LOCAL

Exhibit recreates 'icebox' conditions

Nancy Flores
nflores@statesman.com
Artistic representations of immigrant children are seen at a Raices exhibit on March 8. Organizers hopes to raise awareness of conditions children face at migrant holding facilities. [NICK WAGNER/AMERICAN-STATESMAN]

While downtown streets are filled with playful pop-up events and whimsical immersive experiences during South by Southwest, Austinites and visitors will find a different kind of exhibit at the corner of Guadalupe and West Third streets — one that helps bring attention to the conditions migrants face when placed in cramped holding cells often called "hieleras," or ice boxes.

The “Asylum is a Human Right” exhibit, organized by nonprofit immigration legal services provider Raices, recreates a cell similar to those used by immigration authorities. The exhibit, which runs Friday and Saturday during the festival, is part of the nonprofit’s campaign to call on Customs and Border Protection and Immigration and Customs Enforcement to stop using these cells.

The conditions in these holding cells have been a source of controversy and lawsuits for years. A 2018 Human Rights Watch report found CBP facilities are often in poor shape. While CBP has denied keeping the holding cells overly cold, migrants have reported frigid temperatures, overcrowding, no access to showers or toiletries and sleeping on floors. Some of Raices' clients at the Karnes detention center, according to the nonprofit, have reported sick children because of the time spent in cold rooms.
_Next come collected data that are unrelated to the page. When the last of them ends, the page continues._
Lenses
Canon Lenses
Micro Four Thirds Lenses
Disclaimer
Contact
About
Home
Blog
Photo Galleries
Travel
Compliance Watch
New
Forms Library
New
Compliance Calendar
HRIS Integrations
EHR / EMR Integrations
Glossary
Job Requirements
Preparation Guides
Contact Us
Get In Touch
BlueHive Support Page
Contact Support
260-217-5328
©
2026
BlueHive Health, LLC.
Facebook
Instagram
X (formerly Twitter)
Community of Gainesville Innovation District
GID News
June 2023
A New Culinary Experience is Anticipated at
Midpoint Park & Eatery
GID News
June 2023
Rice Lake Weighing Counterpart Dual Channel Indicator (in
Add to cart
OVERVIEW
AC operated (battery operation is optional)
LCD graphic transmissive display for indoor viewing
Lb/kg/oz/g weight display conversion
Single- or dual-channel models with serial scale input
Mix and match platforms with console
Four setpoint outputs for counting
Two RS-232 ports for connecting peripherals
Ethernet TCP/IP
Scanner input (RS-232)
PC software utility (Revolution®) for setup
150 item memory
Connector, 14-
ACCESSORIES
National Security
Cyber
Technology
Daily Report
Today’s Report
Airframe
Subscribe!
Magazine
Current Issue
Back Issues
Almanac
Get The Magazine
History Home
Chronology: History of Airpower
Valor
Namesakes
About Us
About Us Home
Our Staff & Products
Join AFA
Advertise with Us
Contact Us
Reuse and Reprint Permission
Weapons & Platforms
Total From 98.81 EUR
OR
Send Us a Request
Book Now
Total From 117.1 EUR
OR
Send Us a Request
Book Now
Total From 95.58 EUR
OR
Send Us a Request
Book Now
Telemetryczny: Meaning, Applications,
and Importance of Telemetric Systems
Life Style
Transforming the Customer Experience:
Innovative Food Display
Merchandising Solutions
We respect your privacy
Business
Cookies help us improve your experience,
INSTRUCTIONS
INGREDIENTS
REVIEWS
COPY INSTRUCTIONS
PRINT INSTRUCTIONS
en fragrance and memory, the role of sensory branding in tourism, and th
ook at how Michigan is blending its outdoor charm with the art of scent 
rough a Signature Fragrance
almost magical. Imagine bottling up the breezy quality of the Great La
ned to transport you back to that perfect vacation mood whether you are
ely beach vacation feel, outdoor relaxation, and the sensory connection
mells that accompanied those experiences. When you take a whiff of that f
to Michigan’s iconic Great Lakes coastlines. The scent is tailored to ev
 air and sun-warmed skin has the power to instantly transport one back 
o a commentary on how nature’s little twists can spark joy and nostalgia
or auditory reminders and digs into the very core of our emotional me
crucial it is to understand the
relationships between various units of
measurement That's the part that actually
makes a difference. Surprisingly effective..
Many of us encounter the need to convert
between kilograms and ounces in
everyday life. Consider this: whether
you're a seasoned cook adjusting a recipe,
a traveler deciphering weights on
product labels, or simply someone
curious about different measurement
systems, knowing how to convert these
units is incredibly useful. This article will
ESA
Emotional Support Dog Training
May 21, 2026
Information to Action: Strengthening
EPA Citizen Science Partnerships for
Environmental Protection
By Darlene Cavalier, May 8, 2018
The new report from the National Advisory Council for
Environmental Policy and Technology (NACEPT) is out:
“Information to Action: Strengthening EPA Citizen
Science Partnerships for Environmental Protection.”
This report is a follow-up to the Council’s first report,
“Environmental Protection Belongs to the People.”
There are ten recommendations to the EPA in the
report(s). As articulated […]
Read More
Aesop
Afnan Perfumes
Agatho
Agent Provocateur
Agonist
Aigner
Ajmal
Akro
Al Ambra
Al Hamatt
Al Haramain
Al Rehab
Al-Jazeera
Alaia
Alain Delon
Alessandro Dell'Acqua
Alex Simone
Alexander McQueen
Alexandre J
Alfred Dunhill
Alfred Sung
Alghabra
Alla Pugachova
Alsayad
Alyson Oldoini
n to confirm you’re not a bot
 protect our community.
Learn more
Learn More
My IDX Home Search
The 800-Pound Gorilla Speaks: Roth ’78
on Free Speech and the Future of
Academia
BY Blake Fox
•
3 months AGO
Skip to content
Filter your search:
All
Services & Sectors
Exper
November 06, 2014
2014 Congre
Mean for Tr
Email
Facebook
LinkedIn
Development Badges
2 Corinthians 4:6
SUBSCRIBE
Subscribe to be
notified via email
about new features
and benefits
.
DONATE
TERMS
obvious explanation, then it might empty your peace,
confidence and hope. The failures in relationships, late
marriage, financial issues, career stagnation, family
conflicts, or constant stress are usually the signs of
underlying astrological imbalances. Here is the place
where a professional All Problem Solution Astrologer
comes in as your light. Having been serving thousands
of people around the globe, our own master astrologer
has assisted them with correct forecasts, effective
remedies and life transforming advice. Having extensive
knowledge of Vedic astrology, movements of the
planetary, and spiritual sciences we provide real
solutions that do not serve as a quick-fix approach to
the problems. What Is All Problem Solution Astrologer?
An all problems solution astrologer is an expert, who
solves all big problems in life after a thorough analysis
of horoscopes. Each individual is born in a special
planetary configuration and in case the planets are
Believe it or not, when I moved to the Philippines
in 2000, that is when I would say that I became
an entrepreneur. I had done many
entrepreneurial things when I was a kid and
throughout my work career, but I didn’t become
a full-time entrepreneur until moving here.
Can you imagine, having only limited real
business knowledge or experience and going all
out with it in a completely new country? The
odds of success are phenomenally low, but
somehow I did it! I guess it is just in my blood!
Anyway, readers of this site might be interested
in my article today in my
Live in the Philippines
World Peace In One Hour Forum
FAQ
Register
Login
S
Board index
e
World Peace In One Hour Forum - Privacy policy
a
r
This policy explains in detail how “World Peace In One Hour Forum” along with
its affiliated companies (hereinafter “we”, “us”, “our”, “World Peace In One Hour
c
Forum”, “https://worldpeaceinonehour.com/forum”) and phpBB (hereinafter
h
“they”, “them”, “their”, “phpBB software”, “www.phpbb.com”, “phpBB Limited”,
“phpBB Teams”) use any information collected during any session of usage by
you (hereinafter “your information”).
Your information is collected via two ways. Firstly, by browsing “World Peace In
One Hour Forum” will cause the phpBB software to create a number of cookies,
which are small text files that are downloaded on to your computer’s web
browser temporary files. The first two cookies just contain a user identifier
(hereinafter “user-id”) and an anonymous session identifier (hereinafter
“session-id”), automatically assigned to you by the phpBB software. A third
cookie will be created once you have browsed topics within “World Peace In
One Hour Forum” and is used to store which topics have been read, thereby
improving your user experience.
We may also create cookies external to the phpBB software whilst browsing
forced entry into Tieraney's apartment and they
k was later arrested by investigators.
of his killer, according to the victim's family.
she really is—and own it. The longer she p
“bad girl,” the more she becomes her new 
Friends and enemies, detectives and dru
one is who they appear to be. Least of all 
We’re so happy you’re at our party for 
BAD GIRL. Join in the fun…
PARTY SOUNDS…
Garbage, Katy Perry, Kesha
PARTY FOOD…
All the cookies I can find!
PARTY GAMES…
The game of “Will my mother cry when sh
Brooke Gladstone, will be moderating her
At the exhibit, visitors walk into a dimly-lit 8x20-foot storage pod where an audio recording of a child recounting her time in a crowded cell can be heard. Sculptures of children, including one symbolizing a child who has diedon the floor, are spread throughout the pod. Each transparent sculpture, constructed from clear packing tape, is illuminated with string lights that represents the hopes and dreams of each child, said Jerry Silguero, one of the artists who worked on the exhibit. Fresh flowers inside the sculptures represent their potential for growth, he said.

Silguero hopes that the life-size sculptures will help visitors picture the situations children go through in holding cells.

"You can’t scroll past this," he said. "They exist in a physical space, not a digital space. I think that’s important nowadays. You can’t ignore them, you can’t change the channel on them."

Exhibit organizers are quick to note that the recreated “icebox” isn’t an immersive experience.

“By no means are we trying to create an experience here,” said Raices program manager Ana Maria Rea. "None of us will ever know what it’s like to be apprehended by Customs and Border (Protection) and be put in these, essentially, coolers.”

Instead, she said, the group aims to educate passersby about holding cell conditions and hopes the exhibit sparks community dialogue.

For artist Yocelyn Riojas, who also worked on the exhibit, it was important to showcase the diversity of asylum seekers from various cultures and countries. She accomplished this by including a mural as part of the exhibit showcasing the various faces of immigration. Surrounding the mural will be a chain-link fence symbolizing the border wall. Visitors will be encouraged to write what immigration means to them on yellow bandanas that will then be tied to the fence.

“We’re trying to change the story of immigration being this threat to the nation and change it into a story that needs to be shared,” Riojas said. “The goal isn’t to change anyone’s mind or be political. It’s a matter of humanizing the topic of asylum.”